Se a intenção de voto de parte do eleitorado mudar depois da coleta de dados dessas pesquisas, elas não conseguirão captar essas mudanças. Mesmo com pesquisas conduzidas às vésperas da eleição, se uma proporção considerável dos eleitores mudar ou decidir seu voto entre o período do levantamento e o momento em que apertarem o botão de “confirma” na urna eletrônica, as estimativas dessas pesquisas muito provavelmente diferirão dos resultados das urnas.

Dessa forma, do ponto de vista estatístico, pesquisas pré-eleitorais não “erram”, nem “acertam” resultados de eleições, pois apesar de se tratar do mesmo eleitorado, ele se dá em momentos distintos e, portanto, tecnicamente, são populações diferentes. Ou seja, não são necessariamente equiparáveis. Comparar a intenção de voto na pesquisa e o comportamento do voto nas urnas seria como comparar bananas com maçãs, ou melhor, uma banana verde com essa mesma banana já madura. A única exceção são as pesquisas boca de urna, uma vez que elas são realizadas no próprio dia da eleição com eleitores que já foram às urnas votar.

Para que esse tipo de comparação seja tecnicamente adequada, teríamos que assumir que o eleitorado não muda substancialmente suas decisões entre a realização da pesquisa e o momento em que votam na eleição.

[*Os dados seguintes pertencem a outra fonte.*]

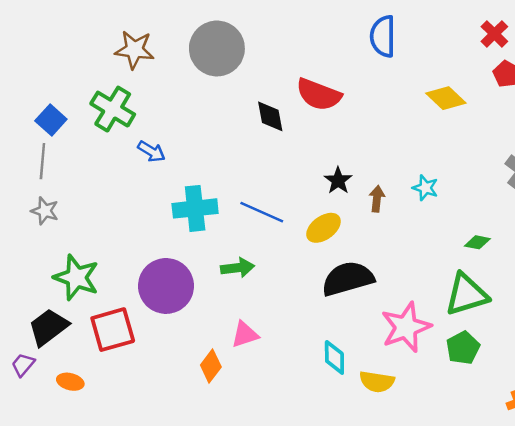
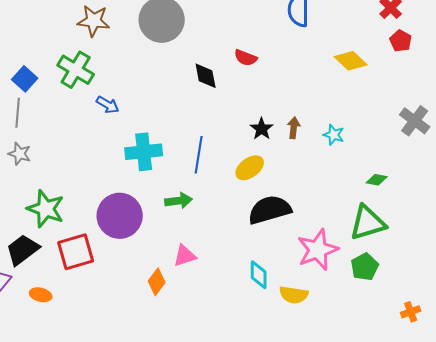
red semicircle: (319, 95) -> (246, 58), size x0.6
brown arrow: (377, 199) -> (294, 128), moved
blue line: (262, 212) -> (199, 155), turned 75

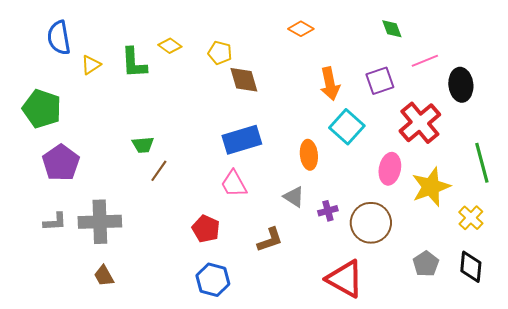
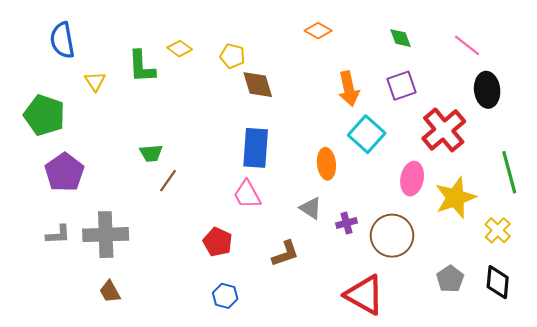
green diamond: (392, 29) -> (400, 38), moved
pink line: (425, 61) -> (467, 45), moved, turned 60
yellow triangle: (91, 65) -> (95, 81), moved, turned -30
blue rectangle: (242, 140) -> (256, 148), turned -69
blue hexagon: (213, 280) -> (225, 296), size x0.7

Sob certas condições, isso pode até ser razoável para eleições presidenciais. Mas para cargos como deputado, senador e mesmo governador, há razões para se acreditar que não seja, pois uma parte do eleitorado acaba decidindo o voto para esses cargos apenas no dia anterior ou mesmo no próprio dia da eleição. No entanto, dificilmente conseguimos quantificar ou mesmo verificar empiricamente se essa suposição é verdadeira. Por isso, não me parece adequado avaliar os institutos, ou até mesmo puni-los, com base nesse critério de comparação entre as estimativas de suas pesquisas pré-eleitorais e os resultados das urnas, mesmo considerando-se a margem de erro amostral.

Uma forma mais adequada para se fazer previsões futuras é utilizando modelos estatísticos de predição, que fazem certas suposições sobre o comportamento do eleitorado para que, a partir dos dados das pesquisas, possam fazer projeções estatísticas dos votos de cada candidato no dia da eleição. Entretanto, nenhum dos institutos de pesquisa no Brasil atualmente faz uso de tais modelos preditivos na publicação dos resultados de suas pesquisas. Por outro lado, alguns agregadores de pesquisa utilizam uma série de levantamentos eleitorais junto a dados populacionais demográficos e resultados históricos para fazer previsões eleitorais com modelos estatísticos.

Um dos papéis principais das pesquisas pré-eleitorais é apresentar as preferências e opiniões do eleitorado num determinado momento de forma clara e objetiva por meio de métodos científicos. Isso nos permite ter uma compreensão melhor e mais ampla dos eleitores, inclusive fora de nossas próprias bolhas. Além disso, por meio de sucessivas pesquisas realizadas ao longo do tempo, como é feito por diversos institutos, é possível traçar, retrospectivamente, certas tendências do eleitorado, que podem ajudar a entender como determinados eventos impactaram a opinião dos eleitores. Isso não significa que essas tendências se manterão depois do período em que a pesquisa foi feita, mesmo porque o eleitorado é dinâmico e sujeito a mudanças mediante a novos acontecimentos e informações. Mas um importante primeiro passo para compreender melhor o presente e vislumbrar o futuro é entender o passado. É para isso que servem as pesquisas pré-eleitorais.